Date of Original Version
Abstract or Description
Network attacks often employ scanning to locate vulnerable hosts and services. Unimpeded scanning can lead to the subversion of an entire vulnerable population in a matter of minutes. Fast and accurate detection of local scanners is key to contain a spreading epidemic in its early stage. Existing scan detection schemes can detect fast scanners whose behavior can be clearly delineated from that of legitimate traffic. Detecting slow scanners, however, is more difficult. The difficulty arises partially from the fact that these detection schemes use statically determined detection criteria, and as a result do not respond well to traffic perturbations.

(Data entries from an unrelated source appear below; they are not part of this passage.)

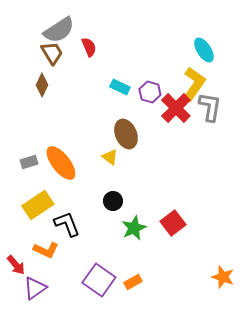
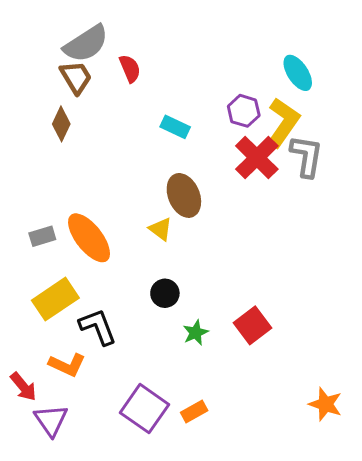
purple hexagon: (150, 92) -> (244, 111), moved
green star: (134, 228) -> (196, 333), size x0.7
purple triangle: (35, 288) -> (51, 420), turned -30

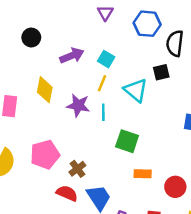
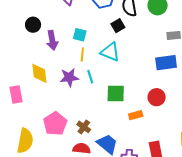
black circle: (31, 38) -> (33, 25), moved
purple arrow: (72, 56) -> (52, 40), turned 120
black square: (161, 72) -> (118, 26), moved
red circle: (175, 187) -> (157, 97), moved

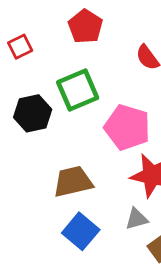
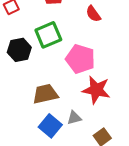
gray triangle: (137, 219) -> (74, 118), moved

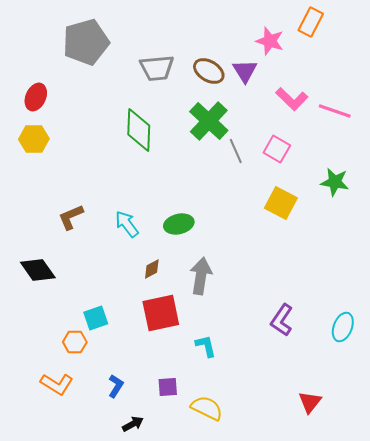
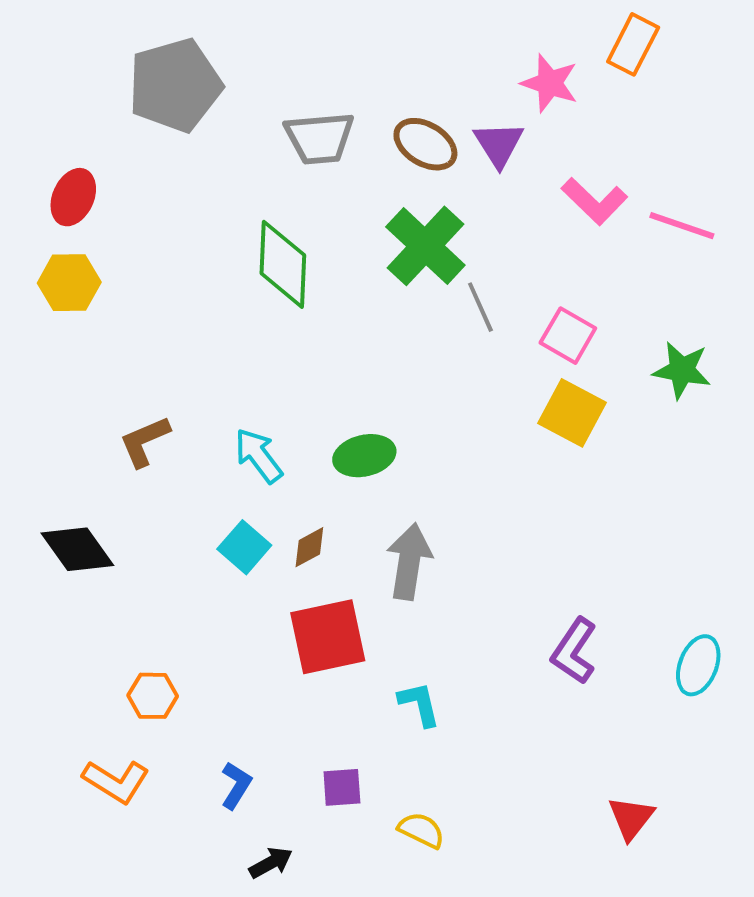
pink square: (277, 149) -> (568, 336), moved
cyan square: (96, 318) -> (244, 547), moved, turned -30
yellow semicircle: (207, 408) -> (421, 830), size x0.7

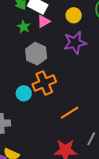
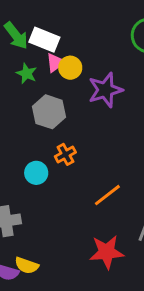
yellow circle: (74, 15) -> (70, 68), moved
orange cross: (44, 83) -> (65, 154), size x0.6

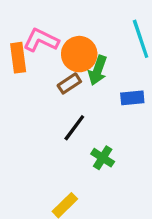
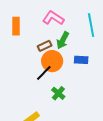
pink L-shape: (41, 40) -> (53, 18), moved
orange circle: (79, 54) -> (52, 61), moved

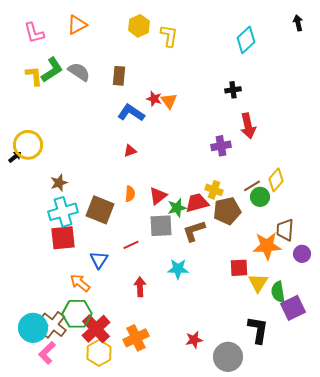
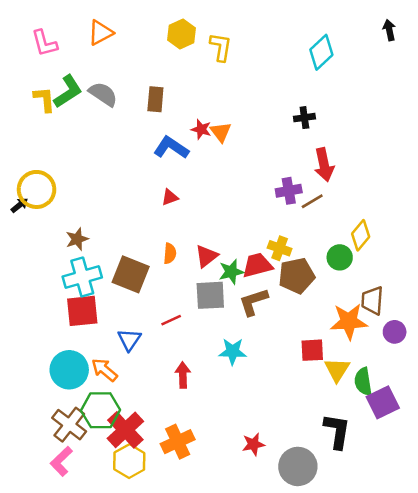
brown line: (252, 186) -> (312, 201), moved
cyan circle: (33, 328) -> (69, 370), moved

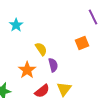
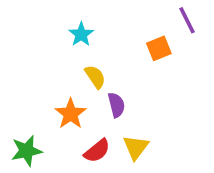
cyan star: (16, 25) -> (81, 34), moved
orange square: (82, 43) -> (159, 48), moved

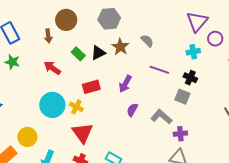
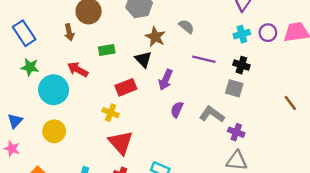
purple circle: (215, 39) -> (268, 33), moved
black triangle: (98, 53) -> (143, 59), moved, turned -42
green rectangle: (78, 54) -> (107, 50), turned -48
cyan circle: (52, 105) -> (54, 90), moved
purple cross: (180, 134) -> (236, 132), turned 32
yellow circle: (27, 137) -> (54, 131), moved

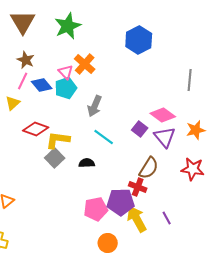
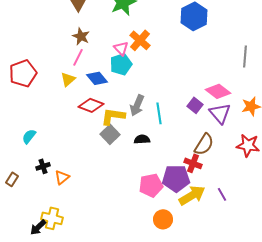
blue diamond: (42, 85) -> (97, 78), moved
gray arrow: (95, 106) -> (137, 105), moved
cyan line: (104, 137) -> (159, 113), turned 45
yellow arrow: (137, 219) -> (192, 195), turned 88

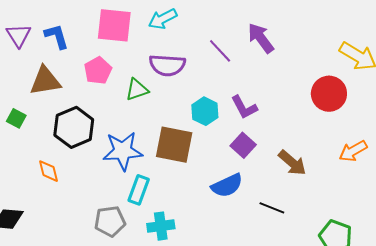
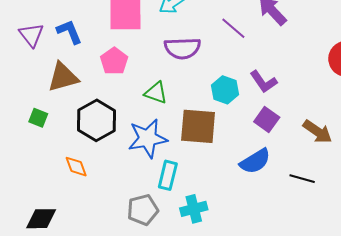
green triangle: (137, 90) -> (156, 93), moved, turned 45

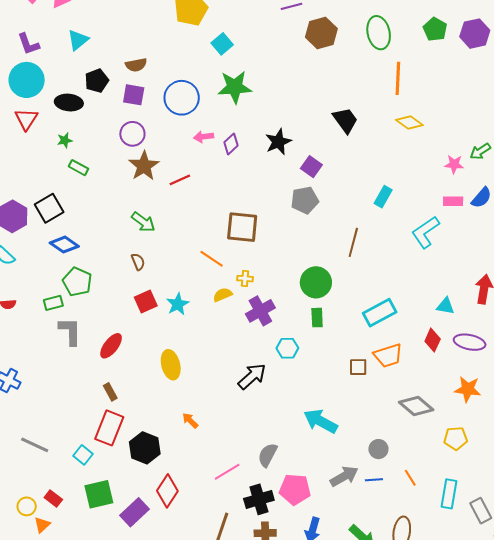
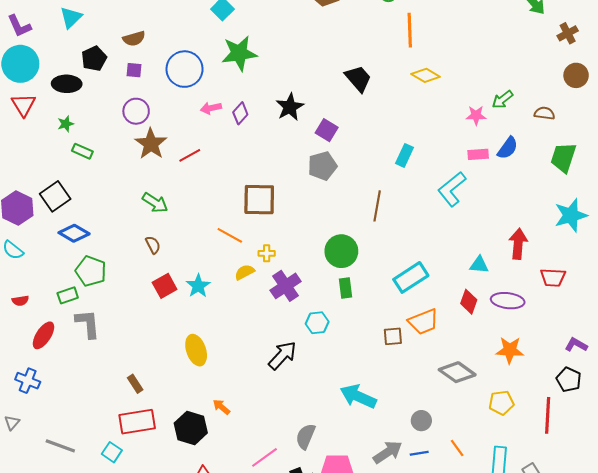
purple square: (134, 95) -> (134, 70), size x0.7
red ellipse: (111, 346) -> (43, 335), moved
red rectangle: (109, 428) -> (137, 422), turned 64
black hexagon: (145, 448) -> (191, 428), moved

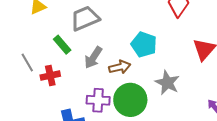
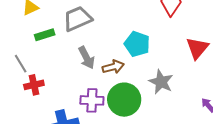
green rectangle: (62, 45) -> (45, 35), moved, turned -66
gray arrow: (93, 58) -> (86, 58), turned -60
red cross: (50, 76) -> (34, 85), moved

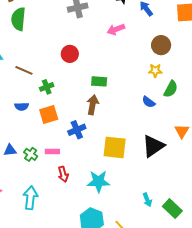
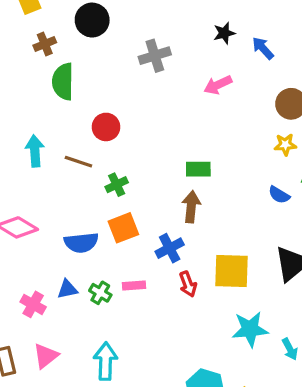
red circle: (70, 54) -> (106, 127), moved
blue semicircle: (22, 106) -> (81, 243), moved, size x1.5
red arrow: (63, 174) -> (188, 284), moved
cyan star: (98, 181) -> (250, 329), moved

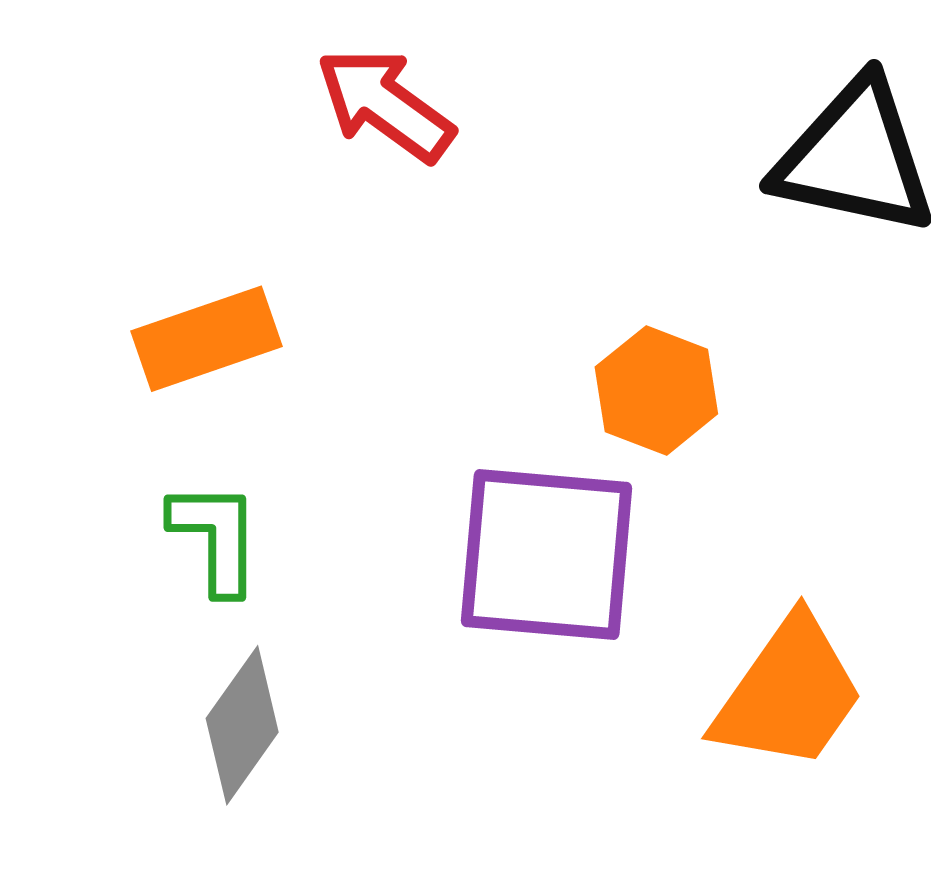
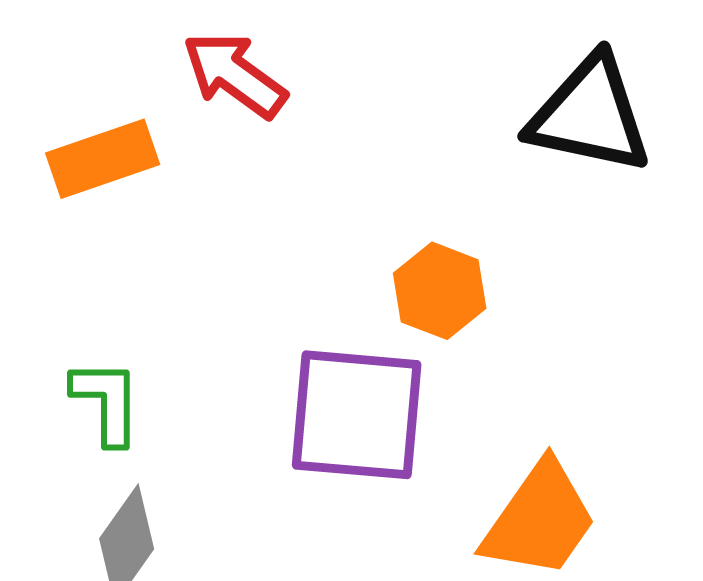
orange rectangle: (206, 339) -> (103, 159), moved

In this paper, we present two adaptive scan detection schemes, Success Based (SB) and Failure Based (FB), both of which change detection criteria dynamically based on traffic statistics. FB is designed for fast detection and is particularly well suited for controlled computing environments with well-understood traffic characteristics. SB is more versatile and able to perform well in a wide range of traffic scenarios. We evaluate the proposed schemes analytically as well as empirically using real traffic and attack traces. Our results show that against fast scanners, the adaptive schemes are able to render similar detection precision as the traditional static schemes. For slow scanners, however, the adaptive schemes are much more effective, both in terms of detection precision and speed. Specifically, both SB and FB have non-linear properties not present in other schemes. These properties permit a lower Sustained Scanning Threshold and a robustness against perturbations in the background traffic.